▶ **The task**
The answer must be every line of the records below that holds the word "Stand".

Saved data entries
BEGIN

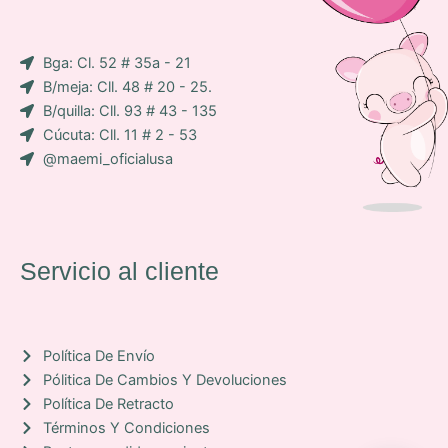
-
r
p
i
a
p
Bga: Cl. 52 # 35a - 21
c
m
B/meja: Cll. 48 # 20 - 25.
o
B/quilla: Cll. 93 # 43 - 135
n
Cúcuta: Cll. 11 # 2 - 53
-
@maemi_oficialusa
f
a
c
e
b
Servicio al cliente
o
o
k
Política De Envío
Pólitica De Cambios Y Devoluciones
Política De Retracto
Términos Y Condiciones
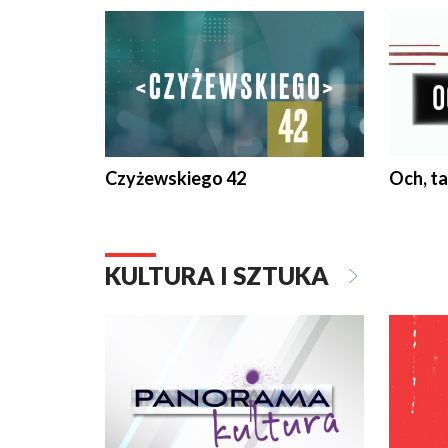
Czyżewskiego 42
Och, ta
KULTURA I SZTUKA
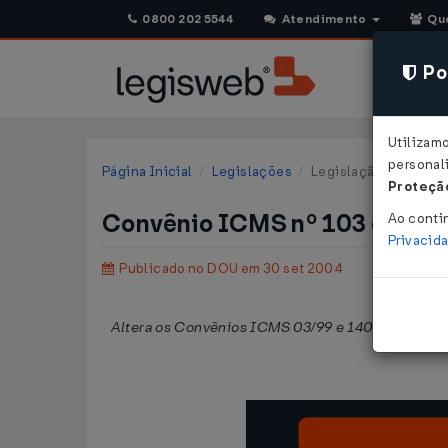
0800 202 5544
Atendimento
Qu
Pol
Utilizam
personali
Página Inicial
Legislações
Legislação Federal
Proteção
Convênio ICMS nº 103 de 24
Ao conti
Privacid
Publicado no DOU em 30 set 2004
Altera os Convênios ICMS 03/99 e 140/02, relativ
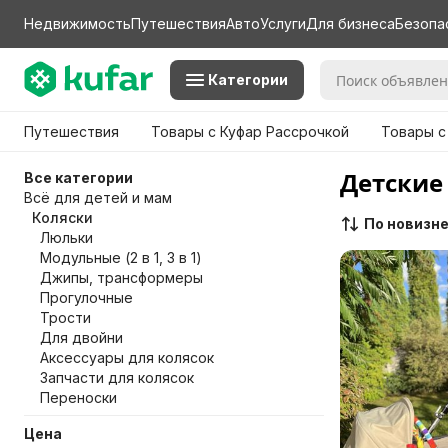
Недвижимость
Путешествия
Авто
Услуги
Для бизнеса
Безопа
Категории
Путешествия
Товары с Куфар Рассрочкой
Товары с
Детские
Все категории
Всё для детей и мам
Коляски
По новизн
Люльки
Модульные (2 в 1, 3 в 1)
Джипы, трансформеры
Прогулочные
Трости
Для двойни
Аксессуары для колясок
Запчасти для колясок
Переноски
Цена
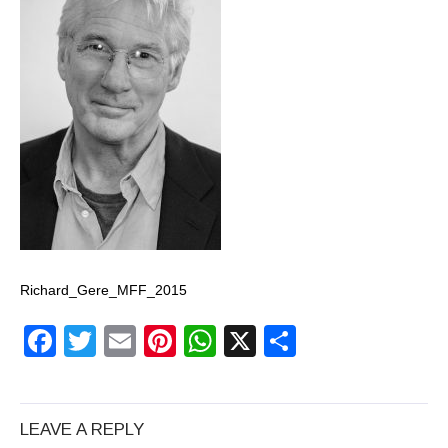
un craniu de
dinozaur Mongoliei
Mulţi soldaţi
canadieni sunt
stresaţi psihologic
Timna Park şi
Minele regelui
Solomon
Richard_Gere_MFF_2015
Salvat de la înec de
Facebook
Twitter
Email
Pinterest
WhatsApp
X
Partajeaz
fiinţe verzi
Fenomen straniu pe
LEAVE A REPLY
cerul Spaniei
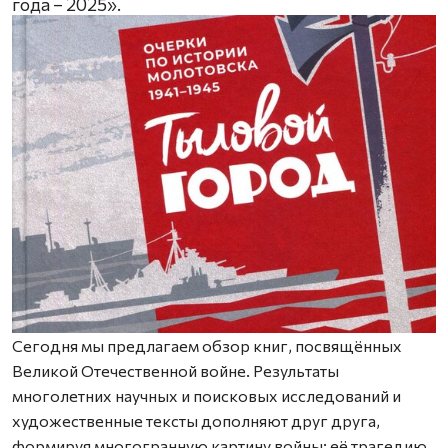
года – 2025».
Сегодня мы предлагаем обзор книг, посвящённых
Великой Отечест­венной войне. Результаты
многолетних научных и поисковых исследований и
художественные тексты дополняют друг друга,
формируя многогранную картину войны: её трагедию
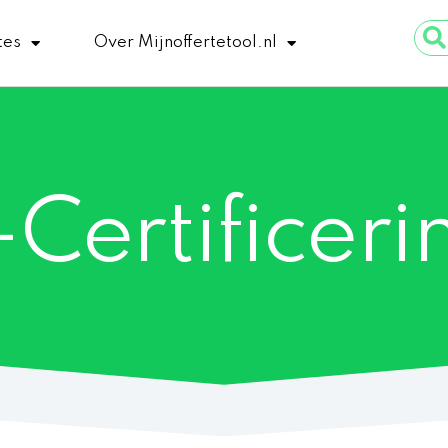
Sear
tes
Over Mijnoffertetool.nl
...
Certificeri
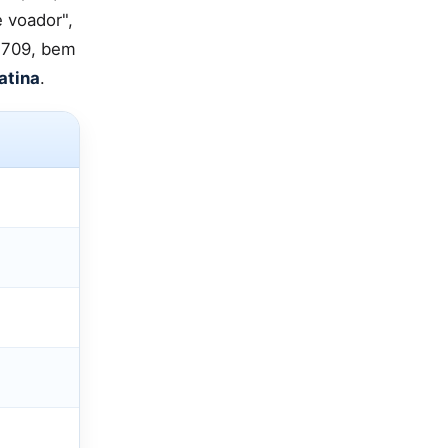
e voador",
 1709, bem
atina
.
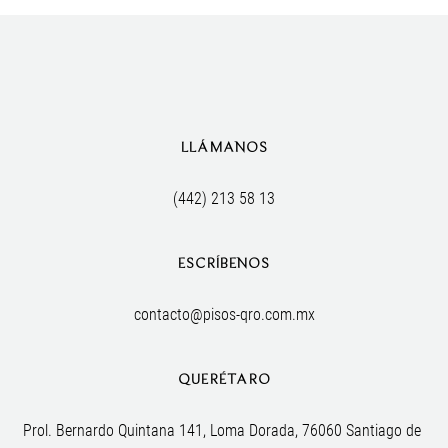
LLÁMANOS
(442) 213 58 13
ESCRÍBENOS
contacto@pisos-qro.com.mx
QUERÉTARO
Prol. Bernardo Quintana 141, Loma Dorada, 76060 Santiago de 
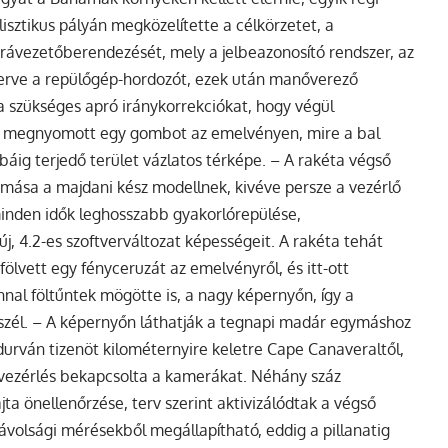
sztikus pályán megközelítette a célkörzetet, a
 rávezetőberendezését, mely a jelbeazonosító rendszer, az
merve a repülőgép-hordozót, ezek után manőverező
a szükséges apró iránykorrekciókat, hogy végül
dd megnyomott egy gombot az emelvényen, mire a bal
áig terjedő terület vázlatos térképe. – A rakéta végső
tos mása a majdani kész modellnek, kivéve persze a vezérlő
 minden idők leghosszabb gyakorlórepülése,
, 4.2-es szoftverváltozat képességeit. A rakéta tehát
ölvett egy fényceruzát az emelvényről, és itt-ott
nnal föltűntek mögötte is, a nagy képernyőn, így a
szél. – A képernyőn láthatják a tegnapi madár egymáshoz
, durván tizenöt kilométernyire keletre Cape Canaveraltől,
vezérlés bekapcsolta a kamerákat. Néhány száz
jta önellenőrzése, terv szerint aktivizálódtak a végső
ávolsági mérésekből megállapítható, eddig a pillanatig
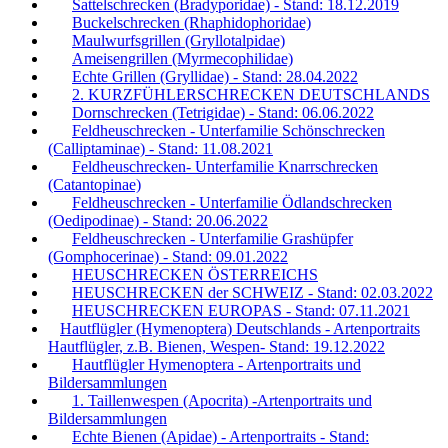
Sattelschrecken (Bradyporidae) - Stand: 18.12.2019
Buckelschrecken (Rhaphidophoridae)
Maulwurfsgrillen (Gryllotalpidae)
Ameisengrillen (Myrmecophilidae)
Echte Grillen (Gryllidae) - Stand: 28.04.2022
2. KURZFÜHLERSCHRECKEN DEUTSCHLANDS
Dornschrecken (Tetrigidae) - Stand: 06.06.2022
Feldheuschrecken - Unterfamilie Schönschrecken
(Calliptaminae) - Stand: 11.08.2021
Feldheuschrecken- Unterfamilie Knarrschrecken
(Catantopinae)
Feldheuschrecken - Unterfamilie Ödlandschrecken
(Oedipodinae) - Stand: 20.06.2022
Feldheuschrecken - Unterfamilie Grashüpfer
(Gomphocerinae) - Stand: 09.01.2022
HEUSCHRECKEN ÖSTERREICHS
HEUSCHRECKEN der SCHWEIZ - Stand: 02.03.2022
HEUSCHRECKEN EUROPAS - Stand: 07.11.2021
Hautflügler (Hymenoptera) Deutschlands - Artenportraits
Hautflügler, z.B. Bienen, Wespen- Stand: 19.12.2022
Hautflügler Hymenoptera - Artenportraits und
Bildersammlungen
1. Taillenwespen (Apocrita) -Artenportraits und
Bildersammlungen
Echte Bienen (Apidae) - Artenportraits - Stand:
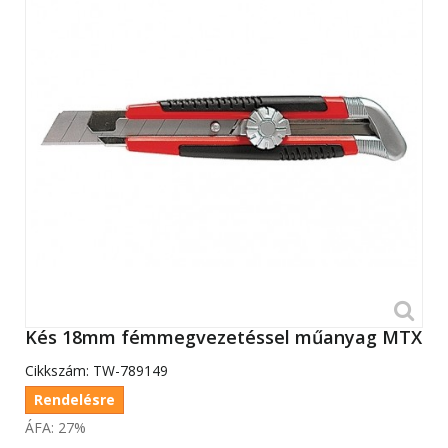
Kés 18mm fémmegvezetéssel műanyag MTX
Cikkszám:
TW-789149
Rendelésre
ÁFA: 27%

END

▶ **Reply**
Sattelschrecken (Bradyporidae) - Stand: 18.12.2019
Echte Grillen (Gryllidae) - Stand: 28.04.2022
Dornschrecken (Tetrigidae) - Stand: 06.06.2022
(Calliptaminae) - Stand: 11.08.2021
(Oedipodinae) - Stand: 20.06.2022
(Gomphocerinae) - Stand: 09.01.2022
HEUSCHRECKEN der SCHWEIZ - Stand: 02.03.2022
HEUSCHRECKEN EUROPAS - Stand: 07.11.2021
Hautflügler, z.B. Bienen, Wespen- Stand: 19.12.2022
Echte Bienen (Apidae) - Artenportraits - Stand:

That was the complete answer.